Go through the entries below and count the lines where "design" occurs. Give nothing but that number.

▶ [Source data]:
──────────

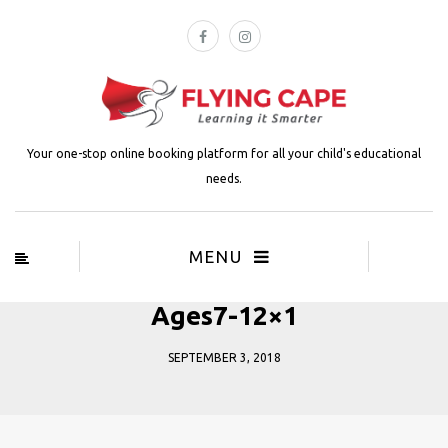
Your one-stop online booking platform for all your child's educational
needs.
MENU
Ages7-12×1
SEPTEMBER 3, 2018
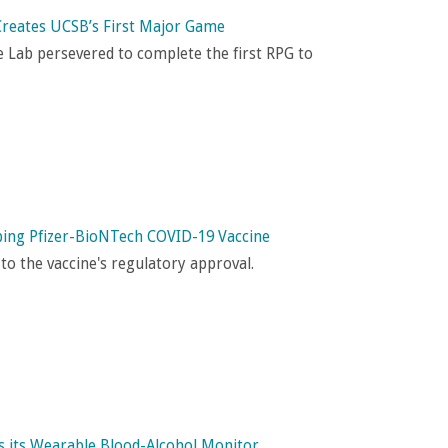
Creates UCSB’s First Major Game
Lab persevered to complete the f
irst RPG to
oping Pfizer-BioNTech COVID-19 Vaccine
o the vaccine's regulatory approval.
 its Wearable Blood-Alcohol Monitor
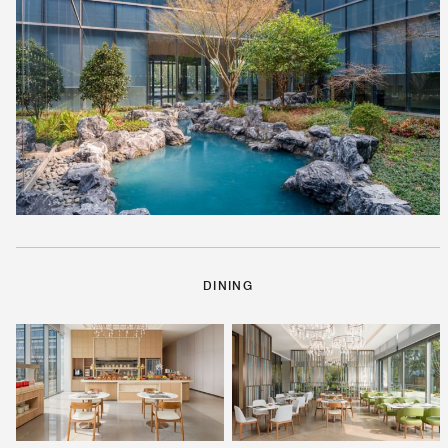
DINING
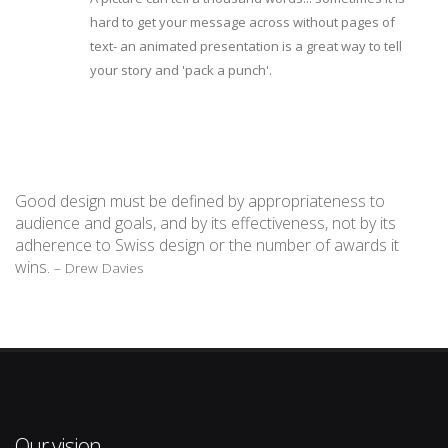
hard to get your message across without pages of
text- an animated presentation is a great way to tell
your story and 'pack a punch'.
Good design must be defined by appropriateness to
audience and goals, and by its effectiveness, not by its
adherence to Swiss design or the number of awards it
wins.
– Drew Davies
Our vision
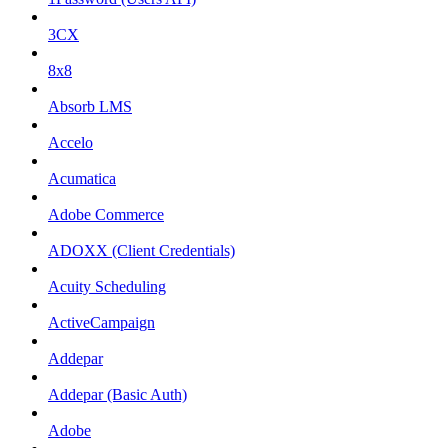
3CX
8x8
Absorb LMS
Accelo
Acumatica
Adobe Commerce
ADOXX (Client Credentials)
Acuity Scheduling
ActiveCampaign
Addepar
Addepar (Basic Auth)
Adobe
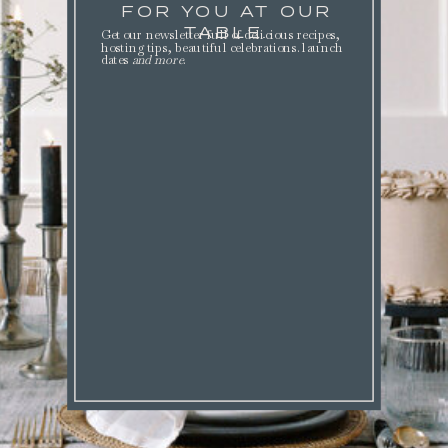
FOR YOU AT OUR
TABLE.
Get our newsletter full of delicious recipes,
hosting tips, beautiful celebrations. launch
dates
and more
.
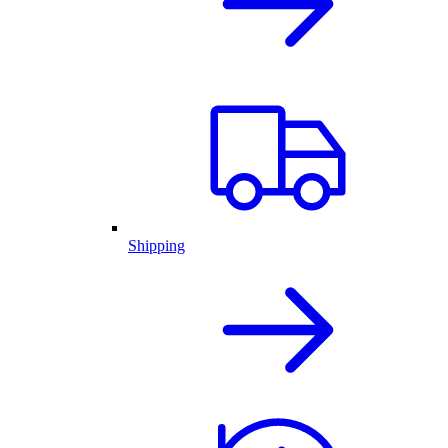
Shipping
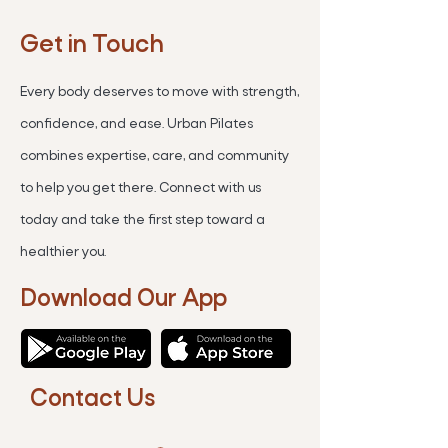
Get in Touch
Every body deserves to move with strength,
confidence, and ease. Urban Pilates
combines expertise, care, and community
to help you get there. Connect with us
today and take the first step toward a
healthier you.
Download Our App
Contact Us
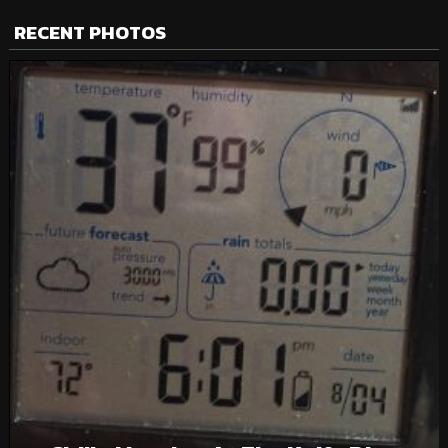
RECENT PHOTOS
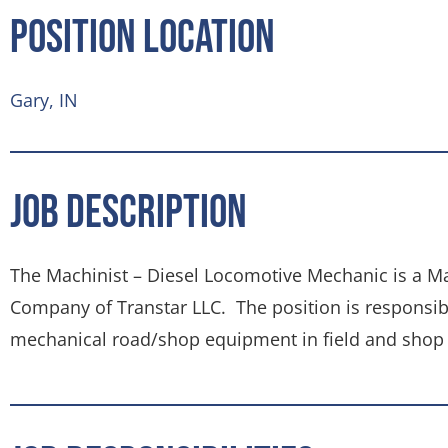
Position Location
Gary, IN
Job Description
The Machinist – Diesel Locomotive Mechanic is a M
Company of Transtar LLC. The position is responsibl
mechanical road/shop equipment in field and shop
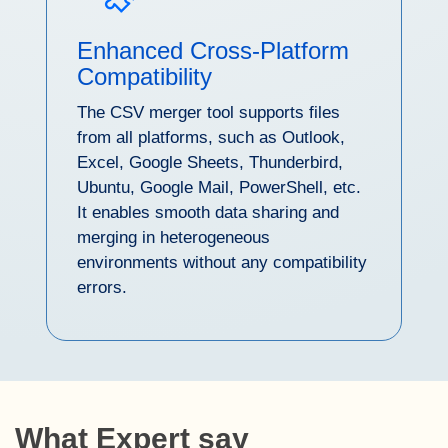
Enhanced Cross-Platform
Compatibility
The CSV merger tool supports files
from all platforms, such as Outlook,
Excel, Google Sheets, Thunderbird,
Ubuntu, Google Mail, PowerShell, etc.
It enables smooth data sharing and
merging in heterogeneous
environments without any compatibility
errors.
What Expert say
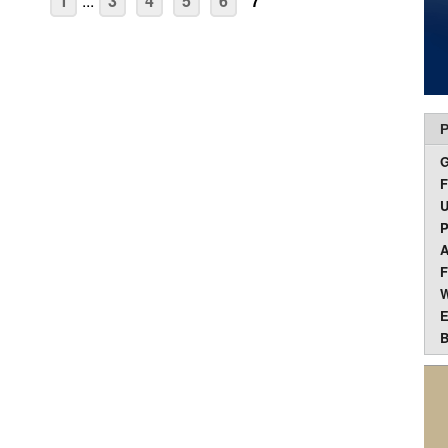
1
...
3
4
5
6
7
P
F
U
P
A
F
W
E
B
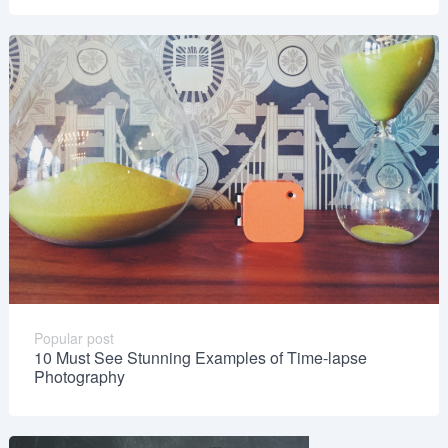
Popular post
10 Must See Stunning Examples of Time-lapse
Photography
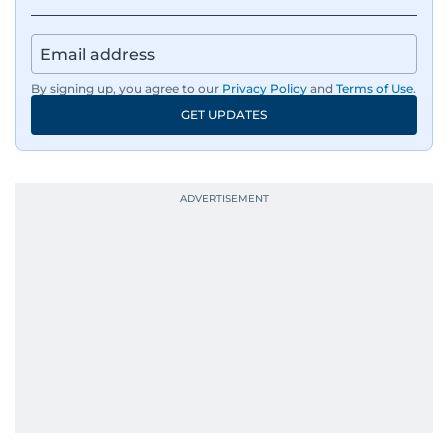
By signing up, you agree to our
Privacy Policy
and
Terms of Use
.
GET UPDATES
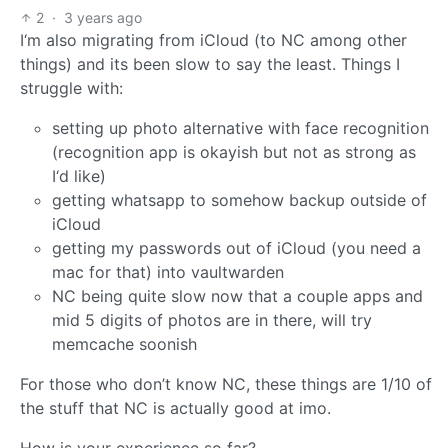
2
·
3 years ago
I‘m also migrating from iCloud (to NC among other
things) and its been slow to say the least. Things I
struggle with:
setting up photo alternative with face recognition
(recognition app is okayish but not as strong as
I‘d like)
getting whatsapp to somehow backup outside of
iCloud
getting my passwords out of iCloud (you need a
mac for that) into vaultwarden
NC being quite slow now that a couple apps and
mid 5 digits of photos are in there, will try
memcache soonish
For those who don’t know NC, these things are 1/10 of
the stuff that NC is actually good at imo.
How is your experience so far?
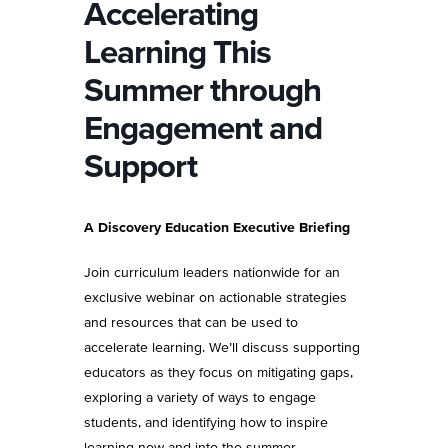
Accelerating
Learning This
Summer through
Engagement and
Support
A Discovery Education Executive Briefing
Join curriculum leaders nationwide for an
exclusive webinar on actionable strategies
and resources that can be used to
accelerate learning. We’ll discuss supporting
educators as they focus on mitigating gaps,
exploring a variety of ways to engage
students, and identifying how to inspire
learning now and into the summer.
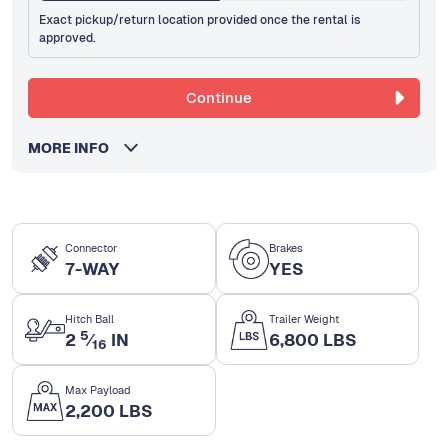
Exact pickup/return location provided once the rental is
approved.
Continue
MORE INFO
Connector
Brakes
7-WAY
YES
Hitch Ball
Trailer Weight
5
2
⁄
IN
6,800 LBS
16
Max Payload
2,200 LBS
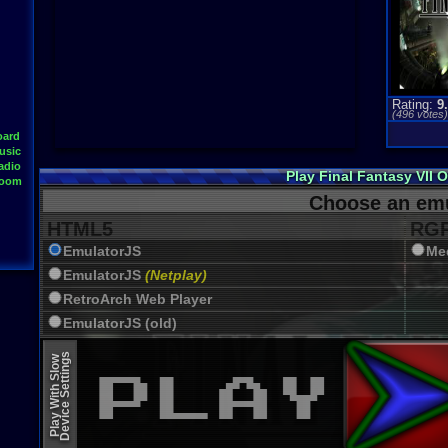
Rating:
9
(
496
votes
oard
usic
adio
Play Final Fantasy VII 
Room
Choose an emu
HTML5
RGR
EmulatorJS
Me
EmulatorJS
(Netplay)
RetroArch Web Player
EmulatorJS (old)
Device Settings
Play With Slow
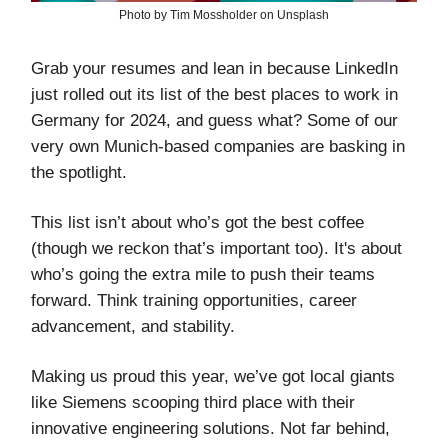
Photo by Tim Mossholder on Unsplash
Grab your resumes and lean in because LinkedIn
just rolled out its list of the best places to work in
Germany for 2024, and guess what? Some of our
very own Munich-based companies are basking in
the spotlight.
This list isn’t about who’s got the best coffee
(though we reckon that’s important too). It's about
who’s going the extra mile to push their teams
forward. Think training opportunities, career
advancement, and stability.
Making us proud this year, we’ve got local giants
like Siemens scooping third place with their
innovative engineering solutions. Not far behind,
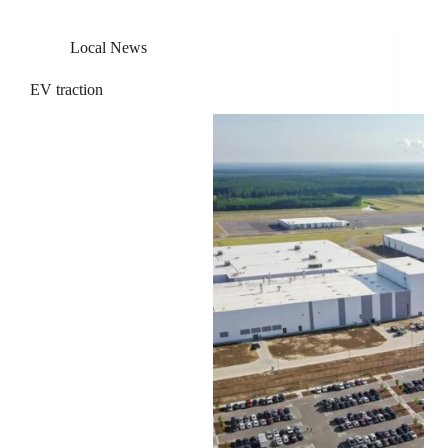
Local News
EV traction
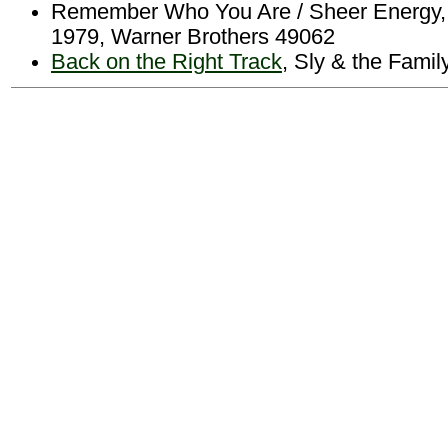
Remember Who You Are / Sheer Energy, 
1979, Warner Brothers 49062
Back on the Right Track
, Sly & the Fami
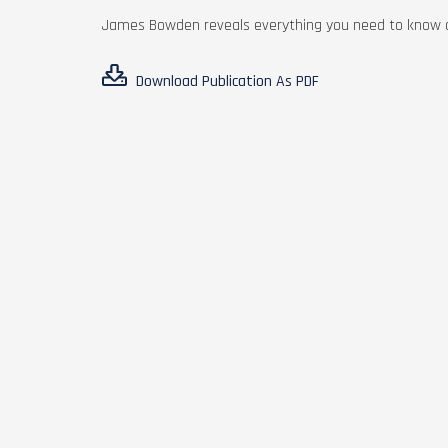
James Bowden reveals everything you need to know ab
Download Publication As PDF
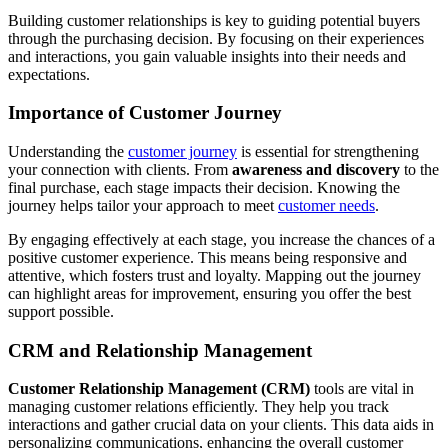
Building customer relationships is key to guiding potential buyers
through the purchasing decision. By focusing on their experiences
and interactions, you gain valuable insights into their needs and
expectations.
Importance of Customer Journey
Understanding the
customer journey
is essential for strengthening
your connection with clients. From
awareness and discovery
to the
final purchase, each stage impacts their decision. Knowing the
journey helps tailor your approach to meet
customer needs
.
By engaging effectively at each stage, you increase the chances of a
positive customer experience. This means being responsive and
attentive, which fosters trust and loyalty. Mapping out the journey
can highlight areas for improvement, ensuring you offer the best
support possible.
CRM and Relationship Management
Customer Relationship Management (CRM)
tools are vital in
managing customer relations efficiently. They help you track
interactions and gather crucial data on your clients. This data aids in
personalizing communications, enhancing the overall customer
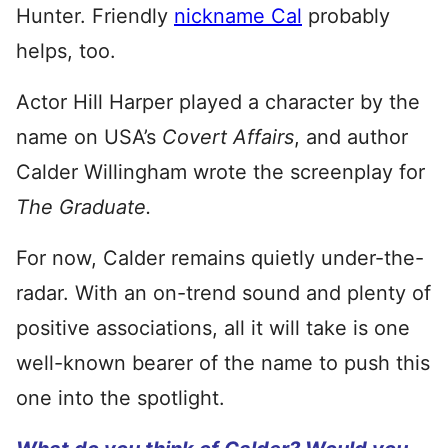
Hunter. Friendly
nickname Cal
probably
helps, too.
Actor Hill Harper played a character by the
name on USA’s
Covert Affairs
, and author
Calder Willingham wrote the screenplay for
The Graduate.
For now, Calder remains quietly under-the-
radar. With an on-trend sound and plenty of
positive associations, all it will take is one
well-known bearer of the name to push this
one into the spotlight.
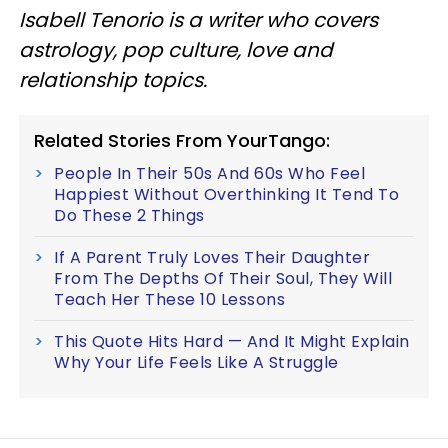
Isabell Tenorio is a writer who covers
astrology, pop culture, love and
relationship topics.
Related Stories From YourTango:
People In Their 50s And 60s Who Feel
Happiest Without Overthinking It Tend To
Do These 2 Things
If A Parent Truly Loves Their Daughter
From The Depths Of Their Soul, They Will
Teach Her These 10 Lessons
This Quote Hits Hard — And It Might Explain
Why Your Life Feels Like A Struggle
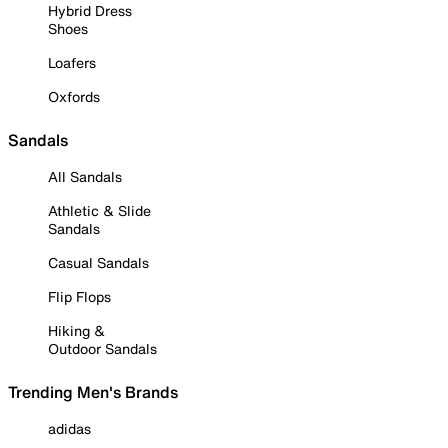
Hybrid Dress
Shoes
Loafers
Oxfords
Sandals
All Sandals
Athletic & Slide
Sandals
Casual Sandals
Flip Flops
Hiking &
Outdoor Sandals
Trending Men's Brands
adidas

──────────

▶ [Completed task]: 2